Exercise data:
____________________

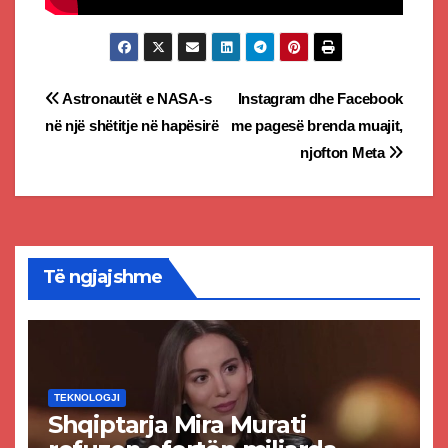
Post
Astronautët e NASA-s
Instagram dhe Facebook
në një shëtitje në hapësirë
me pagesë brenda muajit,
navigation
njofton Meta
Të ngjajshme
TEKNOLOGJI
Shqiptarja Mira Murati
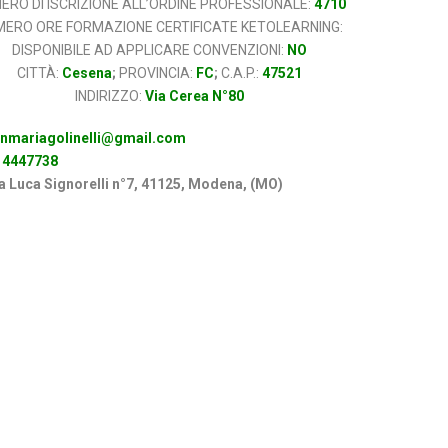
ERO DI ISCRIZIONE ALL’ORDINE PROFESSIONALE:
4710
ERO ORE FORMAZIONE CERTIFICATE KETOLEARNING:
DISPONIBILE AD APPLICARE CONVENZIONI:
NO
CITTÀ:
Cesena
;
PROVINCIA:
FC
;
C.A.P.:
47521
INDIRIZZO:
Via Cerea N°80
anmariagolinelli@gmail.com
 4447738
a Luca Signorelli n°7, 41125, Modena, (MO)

____________________

Your task:
Everything in the entries must come back exactly, except the pictures.

Exercise result:
Post
Astronautët e NASA-s
Instagram dhe Facebook
në një shëtitje në hapësirë
me pagesë brenda muajit,
navigation
njofton Meta
Të ngjajshme
TEKNOLOGJI
Shqiptarja Mira Murati
ERO DI ISCRIZIONE ALL’ORDINE PROFESSIONALE:
4710
ERO ORE FORMAZIONE CERTIFICATE KETOLEARNING:
DISPONIBILE AD APPLICARE CONVENZIONI:
NO
CITTÀ:
Cesena
;
PROVINCIA:
FC
;
C.A.P.:
47521
INDIRIZZO:
Via Cerea N°80
anmariagolinelli@gmail.com
 4447738
a Luca Signorelli n°7, 41125, Modena, (MO)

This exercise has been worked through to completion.